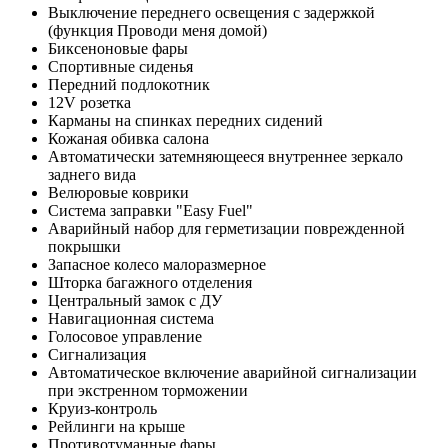
Выключение переднего освещения с задержкой
(функция Проводи меня домой)
Биксеноновые фары
Спортивные сиденья
Передний подлокотник
12V розетка
Карманы на спинках передних сидений
Кожаная обивка салона
Автоматически затемняющееся внутреннее зеркало
заднего вида
Велюровые коврики
Система заправки "Easy Fuel"
Аварийный набор для герметизации поврежденной
покрышки
Запасное колесо малоразмерное
Шторка багажного отделения
Центральный замок с ДУ
Навигационная система
Голосовое управление
Сигнализация
Автоматическое включение аварийной сигнализации
при экстренном торможении
Круиз-контроль
Рейлинги на крыше
Противотуманные фары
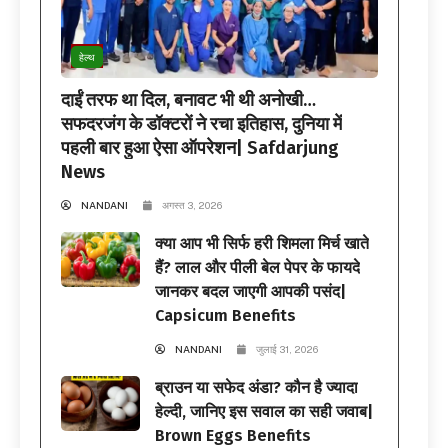
हेल्थ
दाईं तरफ था दिल, बनावट भी थी अनोखी…
सफदरजंग के डॉक्टरों ने रचा इतिहास, दुनिया में
पहली बार हुआ ऐसा ऑपरेशन| Safdarjung
News
NANDANI
अगस्त 3, 2026
क्या आप भी सिर्फ हरी शिमला मिर्च खाते
हैं? लाल और पीली बेल पेपर के फायदे
जानकर बदल जाएगी आपकी पसंद|
Capsicum Benefits
NANDANI
जुलाई 31, 2026
ब्राउन या सफेद अंडा? कौन है ज्यादा
हेल्दी, जानिए इस सवाल का सही जवाब|
Brown Eggs Benefits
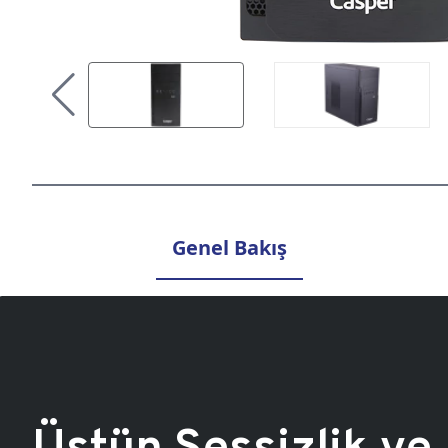
Genel Bakış
Üstün Sessizlik ve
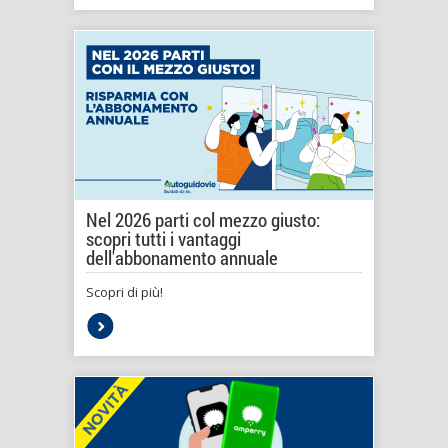
Nel 2026 parti col mezzo giusto:
scopri tutti i vantaggi
dell'abbonamento annuale
Scopri di più!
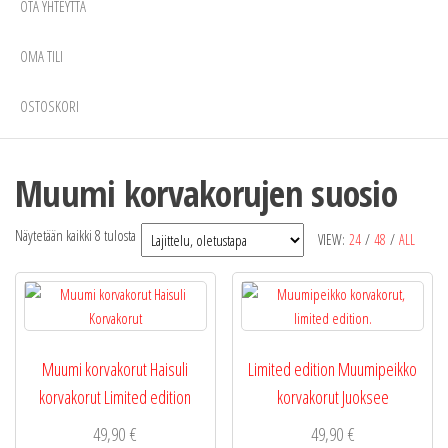
OTA YHTEYTTÄ
OMA TILI
OSTOSKORI
Muumi korvakorujen suosio
Näytetään kaikki 8 tulosta
VIEW:
24
/
48
/
ALL
Muumi korvakorut Haisuli
Limited edition Muumipeikko
korvakorut Limited edition
korvakorut Juoksee
49,90
€
49,90
€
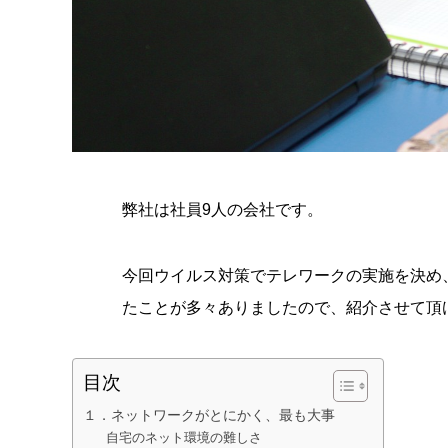
弊社は社員9人の会社です。
今回ウイルス対策でテレワークの実施を決め、
たことが多々ありましたので、紹介させて頂
目次
１．ネットワークがとにかく、最も大事
自宅のネット環境の難しさ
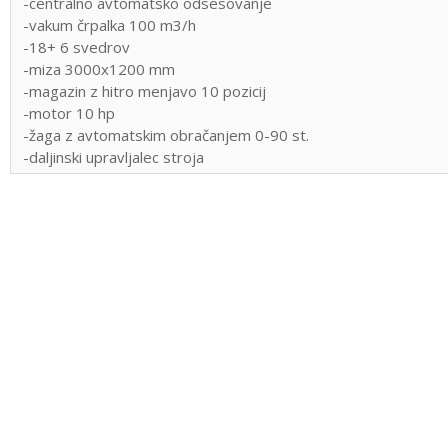
-centralno avtomatsko odsesovanje
-vakum črpalka 100 m3/h
-18+ 6 svedrov
-miza 3000x1200 mm
-magazin z hitro menjavo 10 pozicij
-motor 10 hp
-žaga z avtomatskim obračanjem 0-90 st.
-daljinski upravljalec stroja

- - -

Every line above that holds the string "edition" should be copied out.

- Response below -
Limited edition Muumipeikko
korvakorut Limited edition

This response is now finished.